Au matin, ils reprirent leur route. Cette fois tout le monde parlait à tort et à travers, certains se faisaient même la cour sans gêne aucune. Les femmes s'étaient regroupées au centre du convoi et bavardaient joyeusement sur des sujets très divers, profondément futiles ou très sérieux. Devant elles étaient les maris, les frères, les enfants qui les accompagnaient en Lòrien, et tout à l'avant se trouvaient quelques-uns uns des soldats de l'escorte ; les autres étaient derrière ou sur les côtés, ou encore partis en éclaireurs. Le convoi s'engagea vers le milieu de la journée sur les pentes des Monts Brumeux, et on ralentit alors l'allure pour ne pas épuiser les chevaux. La journée se déroula sans heurts : les éclaireurs revenaient et repartaient en toute quiétude, et peu à peu les soldats relâchèrent leur garde.

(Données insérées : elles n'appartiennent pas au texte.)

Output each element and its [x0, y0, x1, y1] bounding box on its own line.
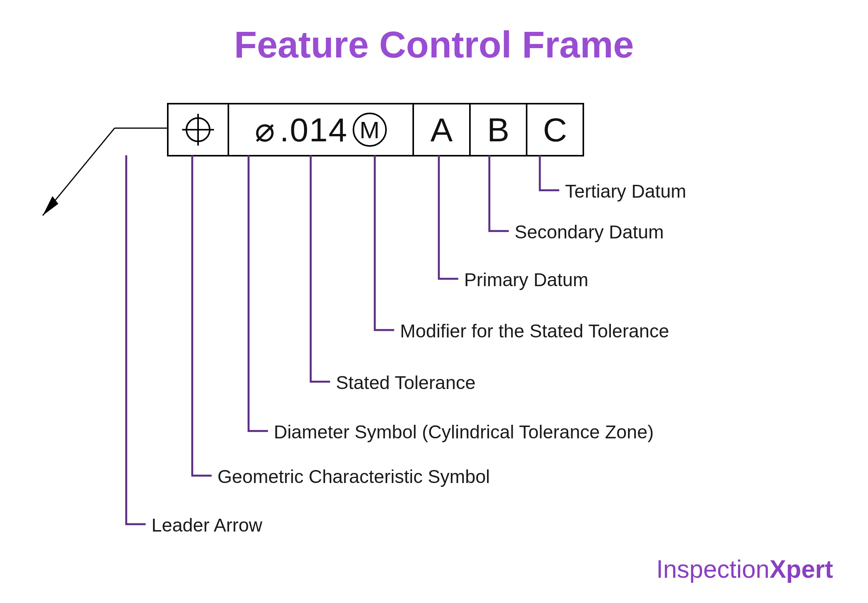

La nuit, à nouveau, se passa sans encombre ; et c'est le lendemain soir qu'ils parvinrent enfin tout en haut du chemin. Le Col du Rubicorne étincelait de neige poudreuse et fraîche, au plus grand bonheur des voyageurs qui s'installèrent au bord de la route pour se reposer. A nouveau, ils burent et mangèrent jusque tard dans la nuit, laissant les quelques enfants présents se défouler de leur longue chevauchée grâce à une bien trop tentante bataille de boule de neige. Les enfants revinrent bientôt, et les adultes les suivirent de près dans le sommeil. Mais quelques heures plus tard, une petite fille poussa un hurlement terrorisé : tout le monde se réveilla en sursaut, et à peine les elfes eurent-ils ouvert les yeux que des orcs bondirent des rochers alentour et se précipitèrent sur eux. Les gardes jouaient de l'épée au-devant de ceux qui étaient désarmés, semant la mort parmi les orcs, mais ils furent vite débordés. Deux éclaireurs, revenus par hasard à cet instant, tirèrent sur les créatures depuis les rochers où ils étaient abrités. Mais bientôt, la dizaine de soldats ne put plus repousser les orcs ; ils étaient trop peu nombreux. Le groupe se resserra autour des enfants et des plus jeunes femmes ; les chevaux s'enfuirent, paniqués. Celebrian avait une dague à la main... bien trop peu pour se défendre ! D'autres femmes la repoussèrent au centre du cercle que les elfes formaient :
- Protégez la Reine ! cria-t-on.
Celebrian hurla en retour :
- Les enfants, protégez les enfants !
Et elle rentra dans le cercle protecteur, lame en avant. Un soldat tomba sur elle, la gorge tranchée. Réprimant un réflexe nauséeux, elle se saisit rapidement de l'épée de l'homme et la redressa face à l'orc qui lui faisait face ; et elle le frappa de toutes ses forces, s'engourdissant le bras et blessant à peine la créature. Il lui vint à l'esprit que les deux archers embusqués avaient cessé de tirer, et à cet instant l'une de ses compagnes tomba à ses pieds avec un cri étranglé. Elle baissa les yeux vers le corps recroquevillé. Dans un éclair rouge, la douleur explosa dans sa tête et elle tomba en arrière dans un puits noir sans fin.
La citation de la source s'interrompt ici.